Posts Tagged data standards
In a recent Nature editorial entitled Standardizing data, several projects were highlighted that are forfeiting there chances of winning a Nobel prize (according to Quackenbush) and championing the blue collar science of data standardization.in the life-sciences.
I wanted to take the article a step further highlight three significant properties of scientific data that I believe to be fundamental in considering how to curate, standardize or simply represent scientific data; from primary data, to lab books, to publication. These significant properties of scientific data are the content, syntax, and semantics, or more simply put -What do we want to say? How do we say it? What does it all mean? These three significant properties of data are what I refer to as the Triumvirate of scientific data.
Content: What do we want to say?
Data Content is defined as the items, topics or information that is “contained in” or represented by a data object. What is, should or must be said. Generic data content standards exists, such as Dublin Core, as well as more focused or domain specific standards. Most aspects of the research life-cycle have a content standard. For example, when submitting a manuscript to a scientific publisher you are required to conform to a content standard for that Journal. For example, PlosOne calls their content standard Criteria for Publication and lists seven points to conform to.

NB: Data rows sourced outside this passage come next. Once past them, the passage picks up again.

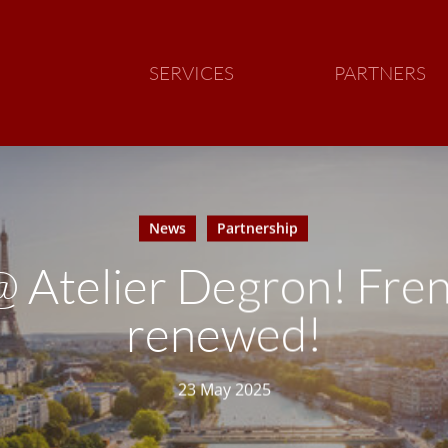
SERVICES
PARTNERS
News
Partnership
@ Atelier Degron! Fren
renewed!
23 May 2025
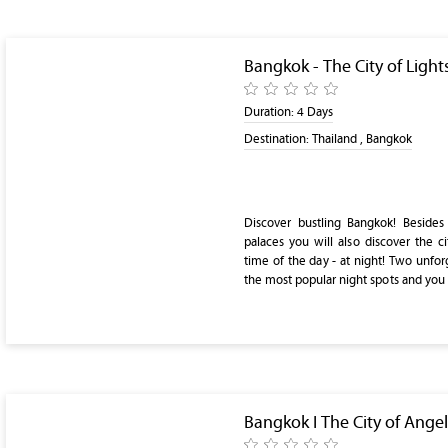
Bangkok - The City of Light
Duration:
4 Days
Destination:
Thailand , Bangkok
Discover bustling Bangkok! Besid
palaces you will also discover the ci
time of the day - at night! Two unforg
the most popular night spots and you w
Bangkok I The City of Angel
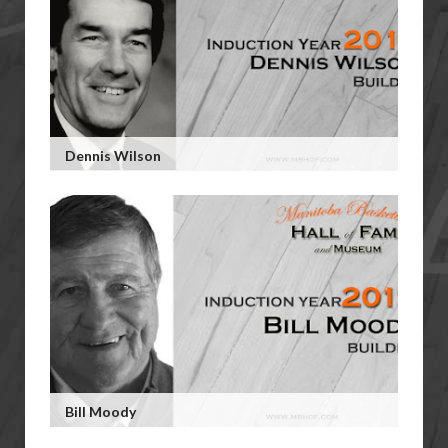
Dennis Wilson
Bill Moody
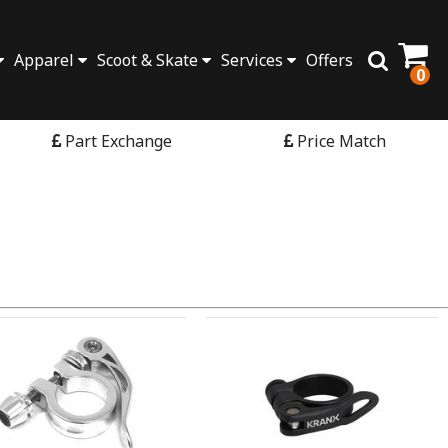
Apparel
Scoot & Skate
Services
Offers
0
Part Exchange
Price Match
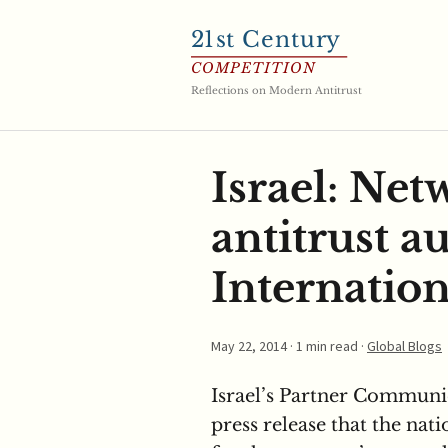
21
st Century
COMPETITION
Reflections on Modern Antitrust
Israel: Ne
antitrust a
Internation
May 22, 2014
· 1 min read ·
Global Blogs
Israel’s Partner Commun
press release that the nat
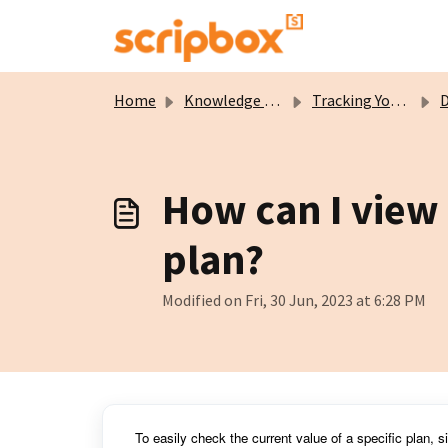
Skip to main content
Home
Knowledge base
Tracking Your Wealth
Del
How can I view 
plan?
Modified on Fri, 30 Jun, 2023 at 6:28 PM
To easily check the current value of a specific plan, 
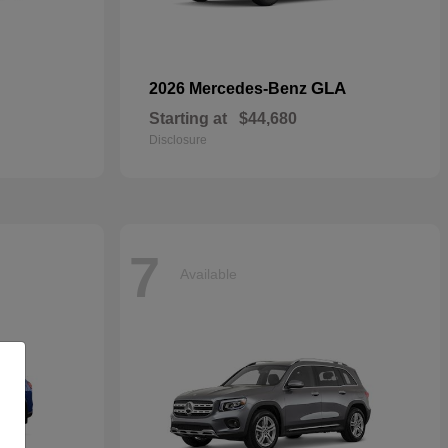
GLA
2026 Mercedes-Benz
Starting at
$44,680
Disclosure
7
Available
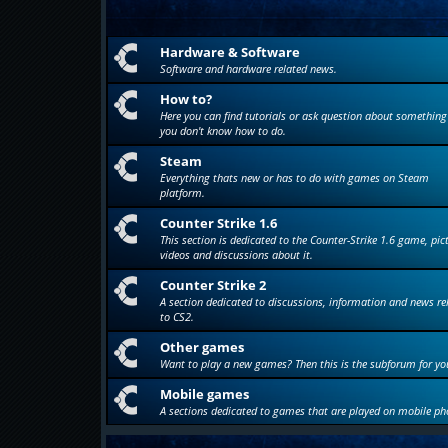
Hardware & Software
Software and hardware related news.
How to?
Here you can find tutorials or ask question about something
you don't know how to do.
Steam
Everything thats new or has to do with games on Steam
platform.
Counter Strike 1.6
This section is dedicated to the Counter-Strike 1.6 game, pic
videos and discussions about it.
Counter Strike 2
A section dedicated to discussions, information and news re
to CS2.
Other games
Want to play a new games? Then this is the subforum for yo
Mobile games
A sections dedicated to games that are played on mobile ph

The Minimum Information about [insert favourite technology] are efforts by the relevant communities to define content standards for their experiments. These do (should) not define how the content is represented (in a database or file format) rather they state what information is required to describe an experiment. Collecting and defining content standards for the life-sciences is the premise of the MIBBI project.
Syntax: How do we say it?
The content of data is independent of any structure, language implementation or semantics. For example when viewing a journal article on Biomed central you typically have the option to view or download the “Full Text” which is often represented in HTML or you have the option of viewing the PDF file or XML. Each representation has the same scientific content to a human but is structured and then rendered (or “presented”) to the user in three different syntax.
The majority of the structural of syntactic representation of scientific data is largely database centric. However, alternative methods can be identified such as Wikis (OpenWetWare, UsefulChem), Blogs (LaBLog), XML, (GelML), RDF (UniProt export) or described as a data model (FuGE) which can be realised in multiple syntax
Semantics: What do we mean?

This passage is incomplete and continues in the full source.